▸ **Dataset content**
[Start of section]

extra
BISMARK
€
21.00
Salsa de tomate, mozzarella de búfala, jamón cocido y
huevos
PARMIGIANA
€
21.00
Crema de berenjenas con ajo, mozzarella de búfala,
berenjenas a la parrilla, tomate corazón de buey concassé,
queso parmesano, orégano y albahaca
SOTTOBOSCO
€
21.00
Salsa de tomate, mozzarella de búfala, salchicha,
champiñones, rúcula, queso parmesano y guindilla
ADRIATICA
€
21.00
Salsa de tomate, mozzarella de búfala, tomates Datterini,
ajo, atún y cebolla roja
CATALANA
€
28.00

[End of section]

▸ **What to work on**
In the entries, how many lines include the string "Salsa"? Only the number should be given.

▸ **Solved problem**
3